- Algorithms
- I/O
- File Handling
- Basic software design principles
In this project you will build a text generator using Markov Chain algorithm.
Similar algorithms are used in your phones. For example, when you type a word in the keyboard it suggests you the next the most probable word.
This project teaches you that before starting writing code you should consider what your data-structures will be, how would you store your data and only then think of your code.
Bad programmers worry about the code. Good programmers worry about data structures and their relationships.
— Linus Torvalds.
The challenge we've selected might seem unique, but at its core, it shares a common structure with many other programs: data comes in, data goes out, and the processing involves a bit of creativity.
Our specific task is to generate random English text that reads naturally. If we were to emit random letters or random words, the output would be nonsensical. For instance, a program that randomly picks letters (and spaces to separate words) might generate something like this:
tqrhyla kjsbq oewzj xna i smdkt uivbxfytnvplxq
Similarly, selecting words at random from a dictionary won't produce coherent text either:
almanac threshold griddle 9f zigzag cactus haphazardly blue anchor
To achieve more meaningful results, we need a statistical model with greater structure, such as one that considers the frequency of entire phrases. But how can we obtain such statistical data?
Markov Chain Algorithm
An intelligent way to handle this type of text generation is with a technique called a Markov chain algorithm. This method views the input as a series of overlapping sequences, breaking each sequence into two parts: a multi-word prefix and a single suffix word that follows the prefix. The algorithm creates new sequences by randomly picking a suffix that follows each prefix, based on patterns in the original text. Using three-word sequences, with a two-word prefix to select the suffix, works well:
1. Set w1 and w2 to the first two words of the text.
2. Print w1 and w2.
3. Loop:
a. Randomly choose w3, a word that can follow w1 and w2 in the text.
b. Print w3.
c. Update w1 to w2 and w2 to w3.
d. Repeat loop.
For example, we can generate random text from a few sentences paraphrased from the earlier text, using two-word prefixes:
Bad programmers worry about code. Good programmers worry about data-structures and their relationships.

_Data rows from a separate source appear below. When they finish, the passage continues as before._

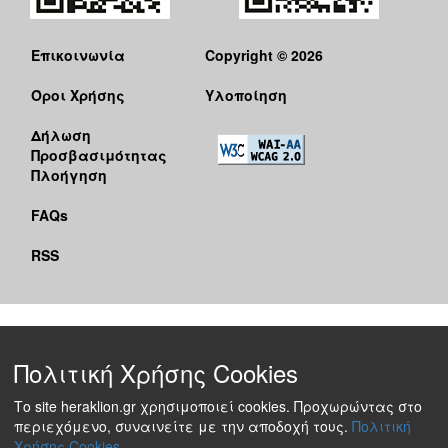
Επικοινωνία
Copyright © 2026
Όροι Χρήσης
Υλοποίηση
Δήλωση
Προσβασιμότητας
Πλοήγηση
FAQs
RSS
Πολιτική Χρήσης Cookies
Το site heraklion.gr χρησιμοποιεί cookies. Προχωρώντας στο
περιεχόμενο, συναινείτε με την αποδοχή τους.
Πολιτική
Χρήσης Cookies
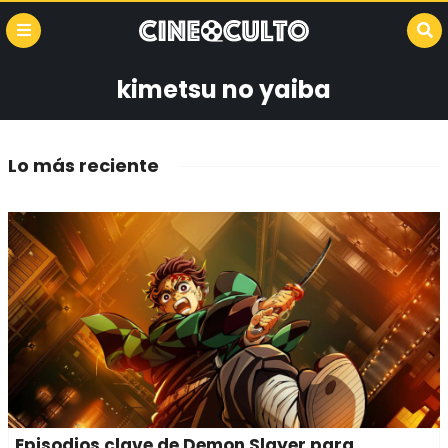
kimetsu no yaiba
Lo más reciente
Episodios clave de Demon Slayer para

Here are word pairs and the words that follow them:
Input prefix | Suffix words that follow |
---|---|
Bad programmers | worry |
programmers worry | about, about |
worry about | code., data-structures |
about code. | Good |
Good programmers | worry |
about data-structures | and |
data-structures and | their |
and their | relationships. |
their relationships. | (end) |
A Markov algorithm processing this text will begin by:
- Printing
Bad programmers
and will printworry
. - Then current prefix becomes
programmers worry
, which will be followed byabout
. - The next prefix becomes
worry about
, which then randomly pick eithercode.
ordata-structures
. - If it chooses
code.
, the current prefix becomesabout code.
and the next word will beGood
. - If it chooses
data-structures
, the next word will beand
.
This process continues until sufficient output is produced or an end-marker is reached as a suffix.
Our program will take an English text and use a Markov chain algorithm to create new text based on the frequency of fixed-length phrases. The prefix length, which is two words in our example, can be adjusted as a parameter.
How do we define a word? The simple answer might be a group of letters, but it's better to include punctuation with the words. This way, "words" and "words." are seen as different. Why? It helps make the created text sound more natural by letting punctuation, and as a result, grammar, affect which words are chosen. So, we'll say a "word" is anything found between spaces. This approach works for any language and keeps punctuation connected to the words.
Data Structure
Let's consider our program's requirements. We're aiming to handle a book's worth of text - say, 100,000 words or more. Our output should be perhaps hundreds or thousands of words, and we want results in seconds, not minutes. With this scale, we can't afford inefficient algorithms.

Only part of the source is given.